Free pointers at the same scoping level as they were allocated, such as in the same method, or a constructor/destructor pair.
Set a pointer to NULL after deallocation; writing to it produces an error, and deallocating twice is more easily caught.
In C++, a reference cannot point to NULL and the object it refers to cannot be changed.
In C, you can use char or void pointers for any type of variable.

13.3: Global Data

Passing a global variable to a method, and then referring to both the parameter and global variable is especially tricky.
Initialization order among different "translation units," or files, is not defined in languages like C++.
Try to contain a global variable as a class variable, and provide an accessor for any other code that needs it.
Replace global data with access methods to centralize control over it and protect yourself against changes.
Build access methods at the level of the problem domain rather than at the level of the implementation details.

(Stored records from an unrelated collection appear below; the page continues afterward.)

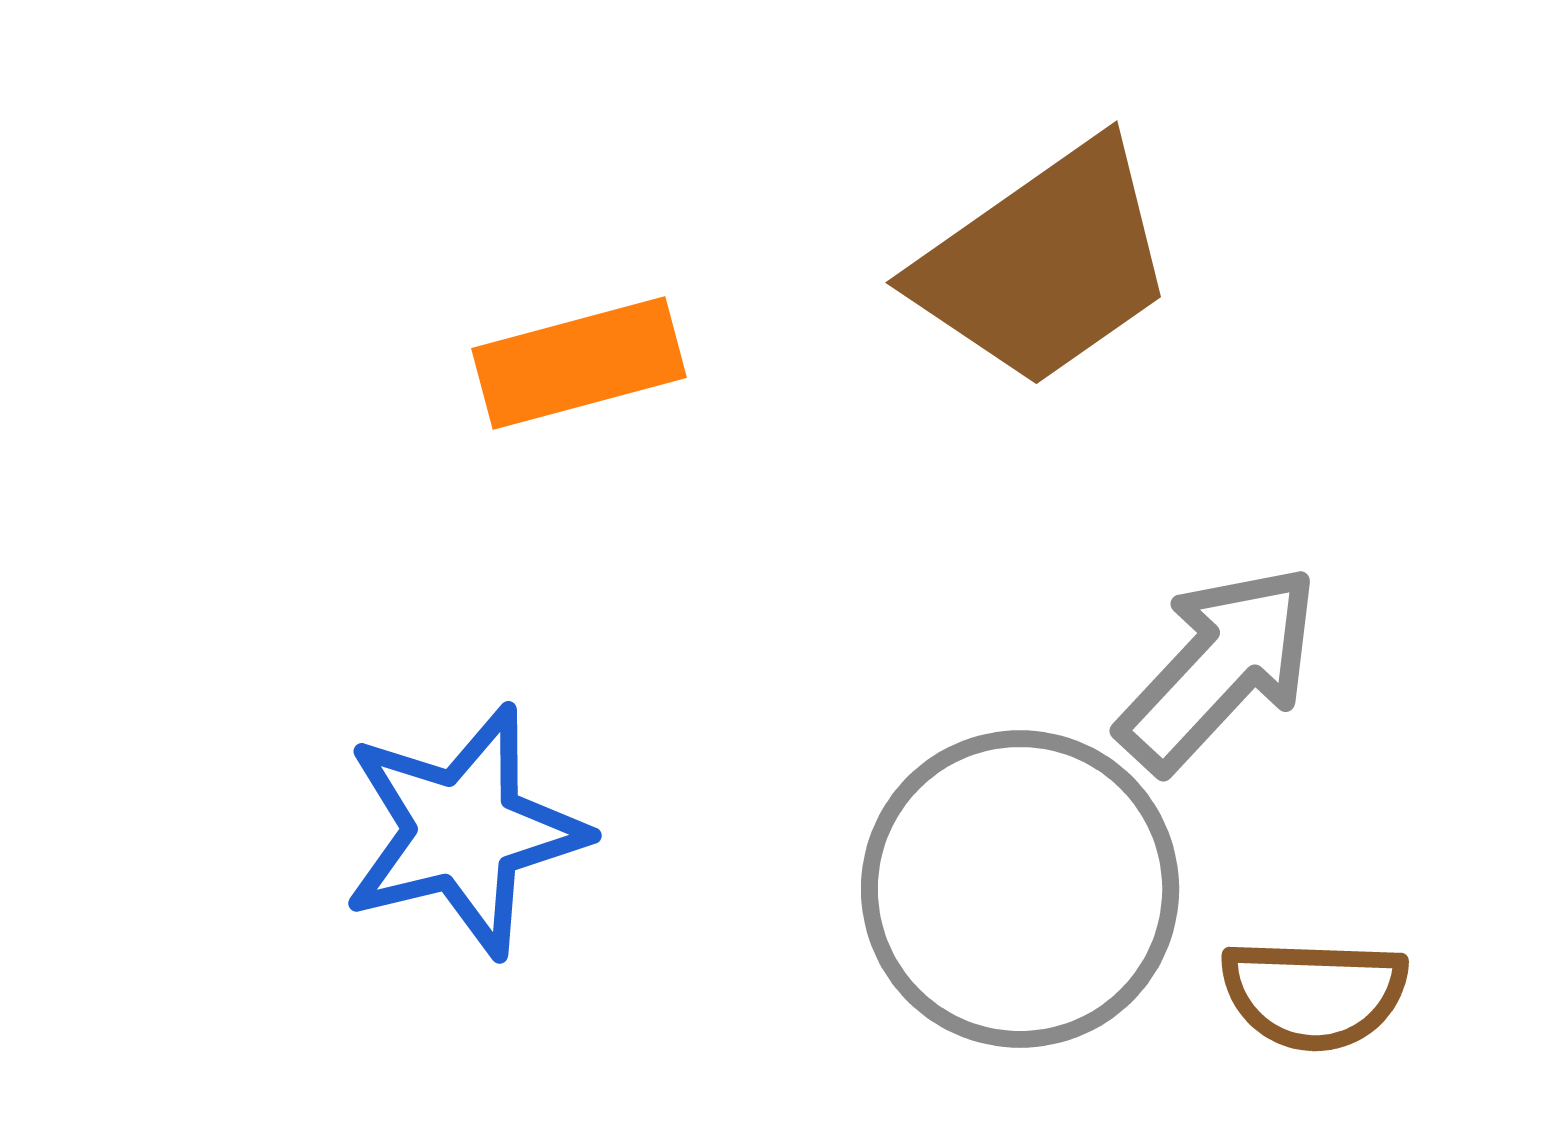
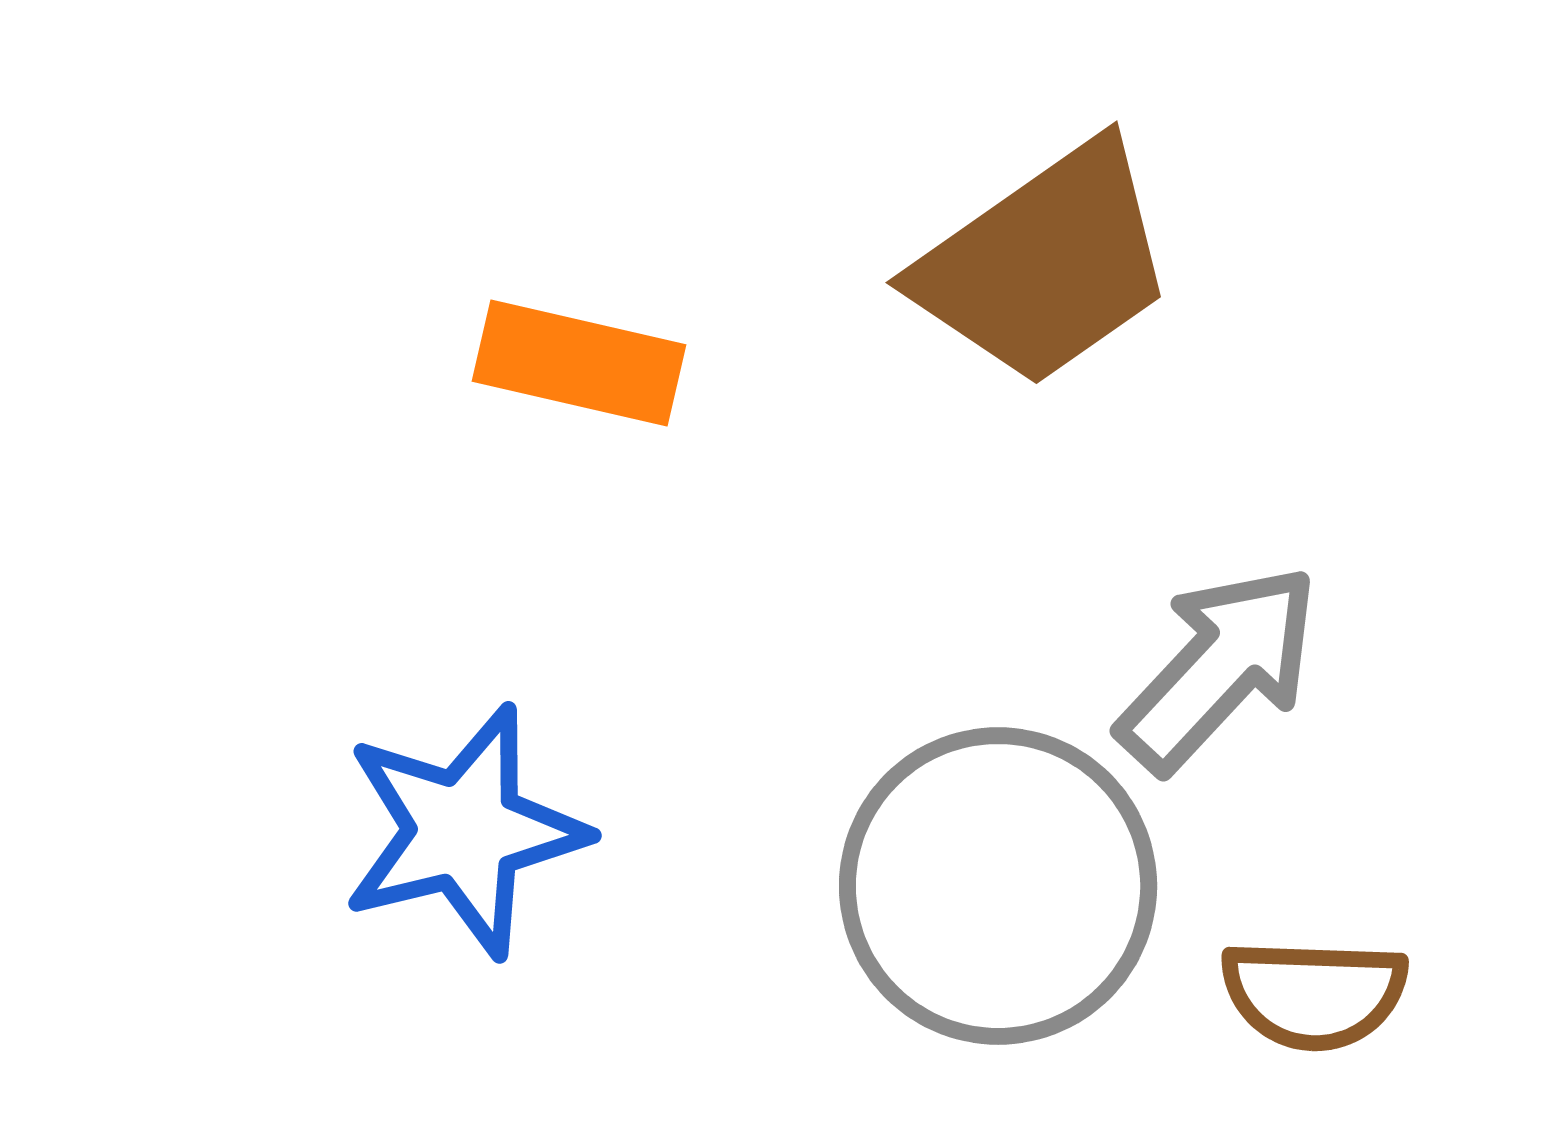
orange rectangle: rotated 28 degrees clockwise
gray circle: moved 22 px left, 3 px up
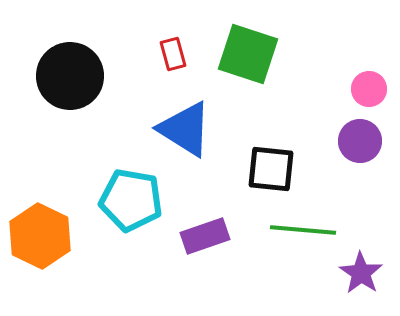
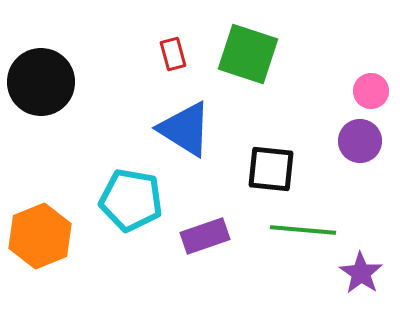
black circle: moved 29 px left, 6 px down
pink circle: moved 2 px right, 2 px down
orange hexagon: rotated 12 degrees clockwise
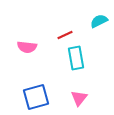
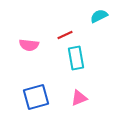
cyan semicircle: moved 5 px up
pink semicircle: moved 2 px right, 2 px up
pink triangle: rotated 30 degrees clockwise
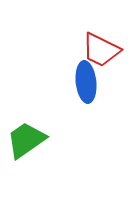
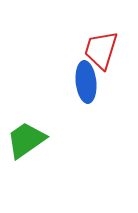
red trapezoid: rotated 81 degrees clockwise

Chapter 14: Organizing Straight-Line Code

14.1: Statements That Must Be in a Specific Order

Organize code so that dependencies are obvious; if one method initializes data, create and call an Initialize() method.

14.2: Statements Whose Order Doesn't Matter

Statements that operate on the same data, perform similar tasks, or have ordering dependencies should appear together.

Chapter 15: Using Conditionals

15.1: `if` statements

For both readability and performance, write the nominal path through the code first, then the unusual cases.
Simplify complicated conditional expressions with calls to methods that return boolean values.

15.2: `case` statements

Some case statements only work on data of certain types; don't create a "phony variable" to use a case statement.
Use the default statement to detect legitimate defaults, or to detect errors, and nothing else.

Chapter 16: Controlling Loops

16.1: Selecting the Kind of Loop

If you don't know ahead of time exactly how many times you’ll want the loop to iterate, use a while loop.
Don't code a "loop and a half"; instead, loop forever and break in the middle.
Keep for loops simple; if you're explicitly changing the index value, consider a while loop.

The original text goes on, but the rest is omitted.